Your task.
Repeat the data exactly as given below, dropping every picture.

(Page images and extracted text)
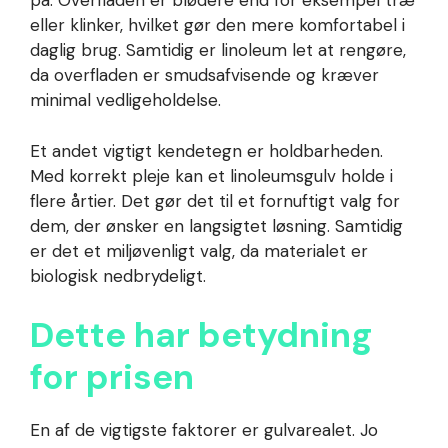
på. Overfladen er blødere end for eksempel træ
eller klinker, hvilket gør den mere komfortabel i
daglig brug. Samtidig er linoleum let at rengøre,
da overfladen er smudsafvisende og kræver
minimal vedligeholdelse.
Et andet vigtigt kendetegn er holdbarheden.
Med korrekt pleje kan et linoleumsgulv holde i
flere årtier. Det gør det til et fornuftigt valg for
dem, der ønsker en langsigtet løsning. Samtidig
er det et miljøvenligt valg, da materialet er
biologisk nedbrydeligt.
Dette har betydning
for prisen
En af de vigtigste faktorer er gulvarealet. Jo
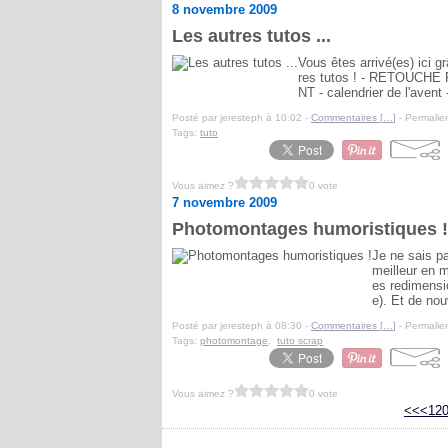
8 novembre 2009
Les autres tutos ...
Vous êtes arrivé(es) ici g
res tutos ! - RETOUC
NT - calendrier de l'avent 
Posté par jeresteph à 10:02 -
Commentaires [
…
]
- Permalien
Tags:
tuto
Vous aimez ?
0 vote
7 novembre 2009
Photomontages humoristiques !
Je ne sais pa
meilleur en m
es redimensi
e). Et de nou
Posté par jeresteph à 08:30 -
Commentaires [
…
]
- Permalien
Tags:
photomontage
,
tuto scrap
Vous aimez ?
0 vote
<<
<
12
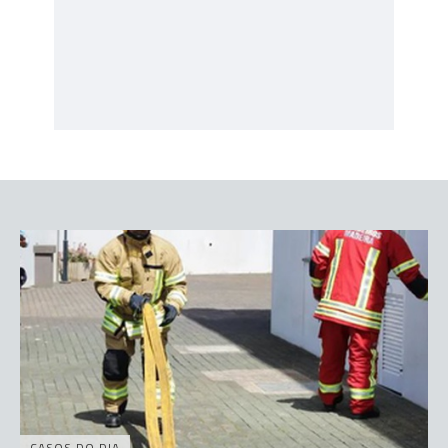
CASOS DO DIA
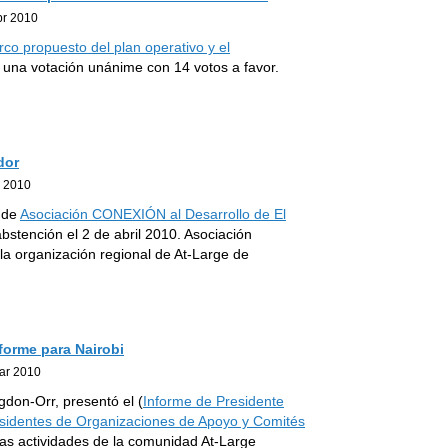
br 2010
co propuesto del plan operativo y el
 una votación unánime con 14 votos a favor.
dor
r 2010
) de
Asociación CONEXIÓN al Desarrollo de El
bstención el 2 de abril 2010. Asociación
a organización regional de At-Large de
forme para Nairobi
ar 2010
don-Orr, presentó el (
Informe de Presidente
sidentes de Organizaciones de Apoyo y Comités
las actividades de la comunidad At-Large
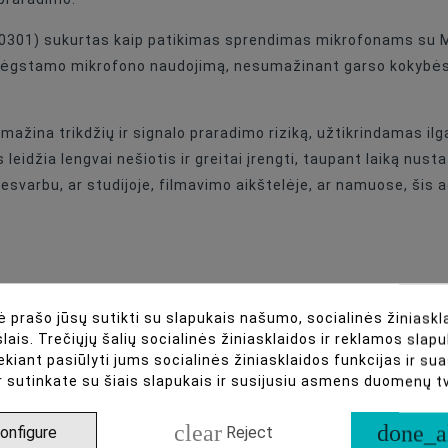
Juoda (standartinė)
301) sukurtas kaip patikimas sprendimas mikrofonams su Mic
 mėgstamo mikrofono naudojimą, nesumažinant garso kokybės,
ažina trikdžių ir signalo praradimo riziką, užtikrindamas ilg
idžia lengvai nešiotis ir greitai įrengti, taupant laiką nusta
esvarbu, ar studijoje, filmavimo aikštelėje, ar namuose, šis a
 prašo jūsų sutikti su slapukais našumo, socialinės žiniaskla
suderinamomis įrangomis
lais. Trečiųjų šalių socialinės žiniasklaidos ir reklamos slapu
ekiant pasiūlyti jums socialinės žiniasklaidos funkcijas ir s
aradimą
r sutinkate su šiais slapukais ir susijusiu asmens duomenų 
clear
done_a
onfigure
Reject
o programoms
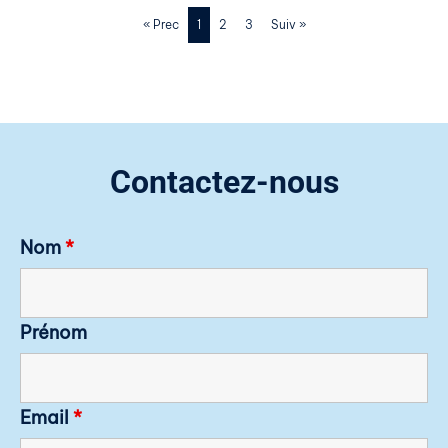
« Prec
1
2
3
Suiv »
Contactez-nous
Nom
*
Prénom
Email
*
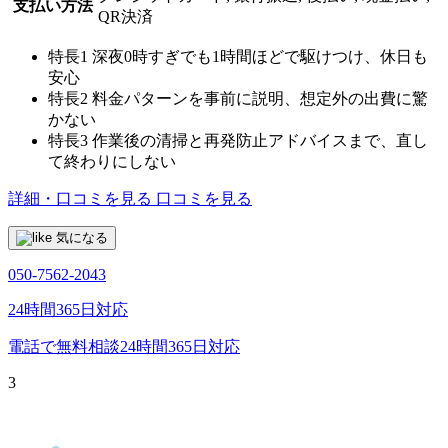
支払い方法
QR決済
特長1
深夜0時すぎでも1時間ほどで駆けつけ、休日も
安心
特長2
料金パターンを事前に説明、想定外の出費に驚
かない
特長3
作業後の清掃と再発防止アドバイスまで、直し
て終わりにしない
詳細・口コミを見る
口コミを見る
気になる
050-7562-2043
24時間365日対応
電話で無料相談
24時間365日対応
3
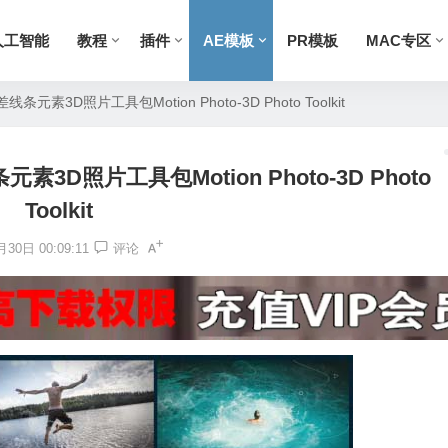
人工智能
教程
插件
AE模板
PR模板
MAC专区
素3D照片工具包Motion Photo-3D Photo Toolkit
D照片工具包Motion Photo-3D Photo
Toolkit
30日 00:09:11
评论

Result.
på. Overfladen er blødere end for eksempel træ
eller klinker, hvilket gør den mere komfortabel i
daglig brug. Samtidig er linoleum let at rengøre,
da overfladen er smudsafvisende og kræver
minimal vedligeholdelse.
Et andet vigtigt kendetegn er holdbarheden.
Med korrekt pleje kan et linoleumsgulv holde i
flere årtier. Det gør det til et fornuftigt valg for
dem, der ønsker en langsigtet løsning. Samtidig
er det et miljøvenligt valg, da materialet er
biologisk nedbrydeligt.
Dette har betydning
for prisen
En af de vigtigste faktorer er gulvarealet. Jo
8 novembre 2009
Les autres tutos ...
Vous êtes arrivé(es) ici g
res tutos ! - RETOUC
NT - calendrier de l'avent 
Posté par jeresteph à 10:02 -
Commentaires [
…
]
- Permalien
Tags:
tuto
Vous aimez ?
0 vote
7 novembre 2009
Photomontages humoristiques !
Je ne sais pa
meilleur en m
es redimensi
e). Et de nou
Posté par jeresteph à 08:30 -
Commentaires [
…
]
- Permalien
Tags:
photomontage
,
tuto scrap
Vous aimez ?
0 vote
<<
<
12
CASOS DO DIA
br 2010
co propuesto del plan operativo y el
 una votación unánime con 14 votos a favor.
dor
r 2010
) de
Asociación CONEXIÓN al Desarrollo de El
bstención el 2 de abril 2010. Asociación
a organización regional de At-Large de
forme para Nairobi
ar 2010
don-Orr, presentó el (
Informe de Presidente
sidentes de Organizaciones de Apoyo y Comités
las actividades de la comunidad At-Large
Juoda (standartinė)
301) sukurtas kaip patikimas sprendimas mikrofonams su Mic
 mėgstamo mikrofono naudojimą, nesumažinant garso kokybės,
ažina trikdžių ir signalo praradimo riziką, užtikrindamas ilg
idžia lengvai nešiotis ir greitai įrengti, taupant laiką nusta
esvarbu, ar studijoje, filmavimo aikštelėje, ar namuose, šis a
 prašo jūsų sutikti su slapukais našumo, socialinės žiniaskla
suderinamomis įrangomis
lais. Trečiųjų šalių socialinės žiniasklaidos ir reklamos slapu
ekiant pasiūlyti jums socialinės žiniasklaidos funkcijas ir s
aradimą
r sutinkate su šiais slapukais ir susijusiu asmens duomenų 
clear
done_a
onfigure
Reject
o programoms
« Prec
1
2
3
Suiv »
Contactez-nous
Nom
*
Prénom
Email
*
支払い方法
QR決済
特長1
深夜0時すぎでも1時間ほどで駆けつけ、休日も
安心
特長2
料金パターンを事前に説明、想定外の出費に驚
かない
特長3
作業後の清掃と再発防止アドバイスまで、直し
て終わりにしない
詳細・口コミを見る
口コミを見る
気になる
050-7562-2043
24時間365日対応
電話で無料相談
24時間365日対応
3
人工智能
教程
插件
AE模板
PR模板
MAC专区
素3D照片工具包Motion Photo-3D Photo Toolkit
D照片工具包Motion Photo-3D Photo
Toolkit
30日 00:09:11
评论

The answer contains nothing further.